(Saved data entries)
● ● ●
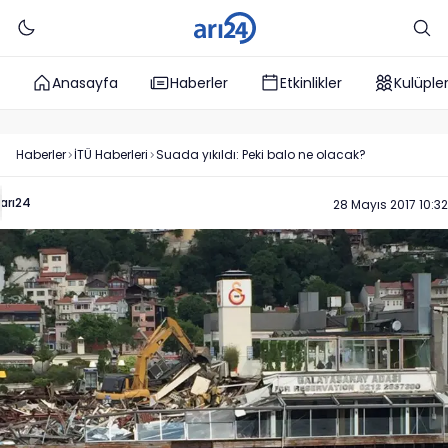
Anasayfa
Haberler
Etkinlikler
Kulüple
Haberler
İTÜ
Haberleri
Suada yıkıldı: Peki balo ne olacak?
arı24
28 Mayıs 2017 10:32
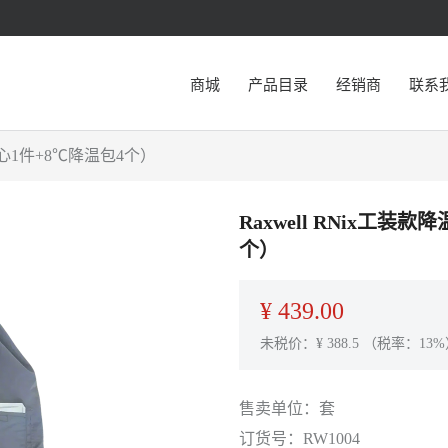
商城
产品目录
经销商
联系
背心1件+8℃降温包4个）
Raxwell RNix工
个）
¥
439.00
未税价：¥
388.5
（税率：13%
售卖单位：
套
订货号：
RW1004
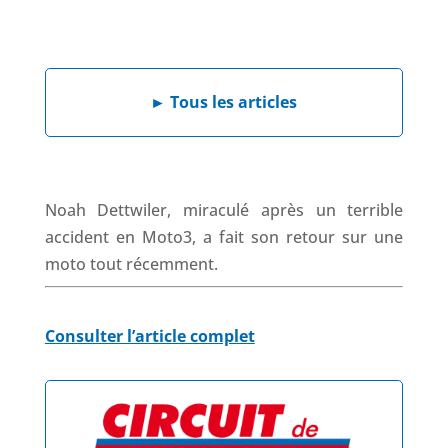
a
i
h
h
c
n
a
r
e
k
t
e
b
e
s
a
►
Tous les articles
o
d
A
d
o
I
p
s
k
n
p
Noah Dettwiler, miraculé après un terrible
accident en Moto3, a fait son retour sur une
moto tout récemment.
Consulter l’article complet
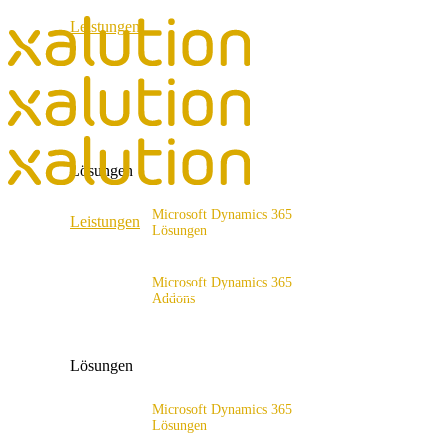
Leistungen
ERP Consulting & Implementation
D365 Solution Assessment
Lösungen
Microsoft Dynamics 365
Leistungen
Lösungen
Lösungsangebot
ERP Consulting & Implementation
Microsoft Dynamics 365
D365 Solution Assessment
Addons
x4fashion suite
x4finance suite
Lösungen
x4catalog
x4connect
Microsoft Dynamics 365
Lösungen
x4association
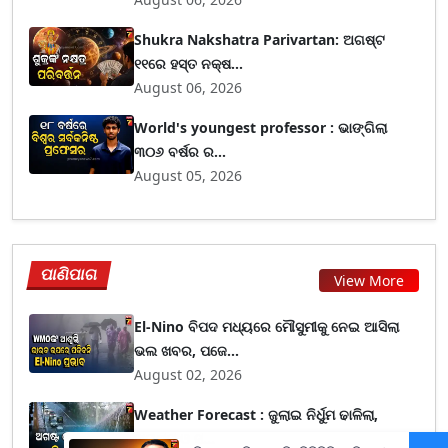
Shukra Nakshatra Parivartan: ଅଗଷ୍ଟ
୧୧ରେ ହସ୍ତ ନକ୍ଷ...
August 06, 2026
World's youngest professor : ଭାଙ୍ଗିଲା
୩୦୬ ବର୍ଷର ର...
August 05, 2026
ପାଣିପାଗ
View More
El-Nino ବିପଦ ମଧ୍ୟରେ ମୌସୁମୀକୁ ନେଇ ଆସିଲା
ଭଲ ଖବର, ପଜେ...
August 02, 2026
Weather Forecast : ଜୁଲାଇ ନିର୍ଧୁମ ଢାଳିଲା,
ଅଗଷ୍ଟ ଓ ସ...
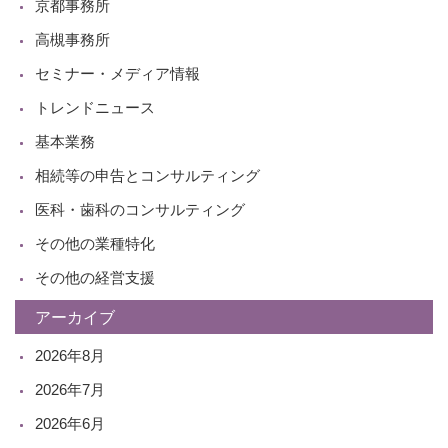
京都事務所
高槻事務所
セミナー・メディア情報
トレンドニュース
基本業務
相続等の申告とコンサルティング
医科・歯科のコンサルティング
その他の業種特化
その他の経営支援
アーカイブ
2026年8月
2026年7月
2026年6月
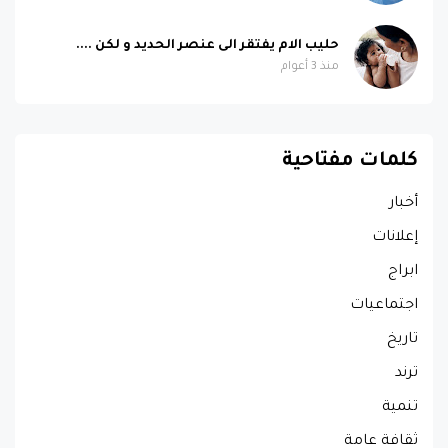
حليب الام يفتقر الى عنصر الحديد و لكن ....
منذ 3 أعوام
كلمات مفتاحية
أخبار
إعلانات
ابراج
اجتماعيات
تاريخ
ترند
تنمية
ثقافة عامة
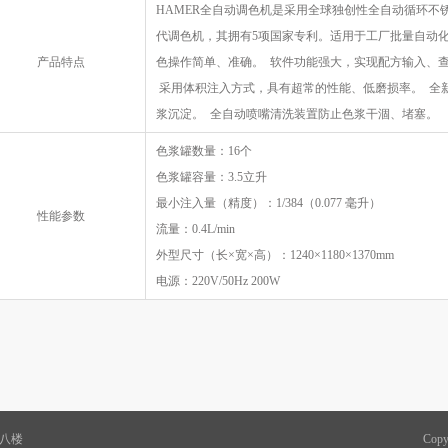
HAMER全自动调色机是采用全球独创性全自动循环不
代调色机，其拥有5项国家专利。适用于工厂批量自动化
产品特点
色操作简单、准确。 软件功能强大，实现配方输入、
采用体积注入方式，具有超常的性能、低磨损率。 全
浆沉淀。 全自动喷嘴清洗装置防止色浆干涸、堵塞。
色浆罐数量：16个
色浆罐容量：3.5立升
最小注入量（精度）：1/384（0.077 毫升）
性能参数
流量：0.4L/min
外型尺寸（长×宽×高）：1240×1180×1370mm
电源：220V/50Hz 200W
座八楼
Cop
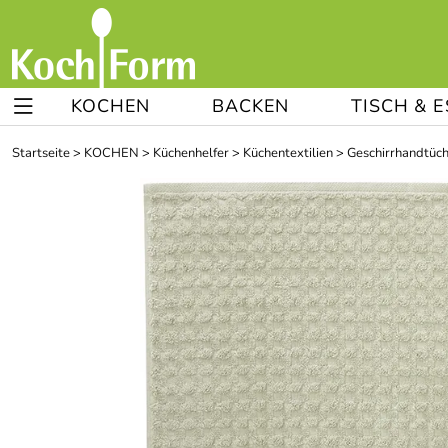
KOCHEN
BACKEN
TISCH & 
Startseite
>
KOCHEN
>
Küchenhelfer
>
Küchentextilien
>
Geschirrhandtüc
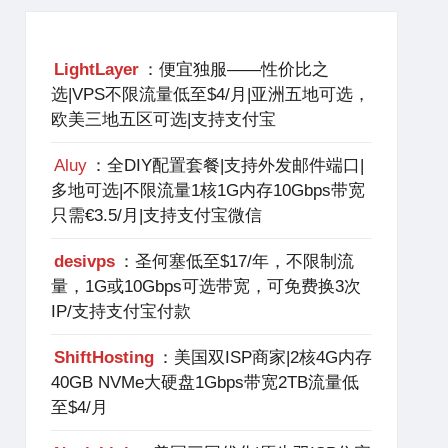
LightLayer
：便宜独服——性价比之
选|VPS不限流量低至$4/月|亚洲五地可选，
欧美三地五区可选|支持支付宝
Aluy
：全DIY配置套餐|支持外发邮件端口|
多地可选|不限流量1核1G内存10Gbps带宽
只需€3.5/月|支持支付宝微信
desivps
：圣何塞低至$17/年，不限制流
量，1G或10Gbps可选带宽，可免费换3次
IP/支持支付宝付款
ShiftHosting
：美国双ISP商家|2核4G内存
40GB NVMe大硬盘1Gbps带宽2TB流量低
至$4/月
● ● ●
_Problem description_
Among the lines of the data above, some may hold the word "August"; report how many, as a single number.

_Exercise output_
3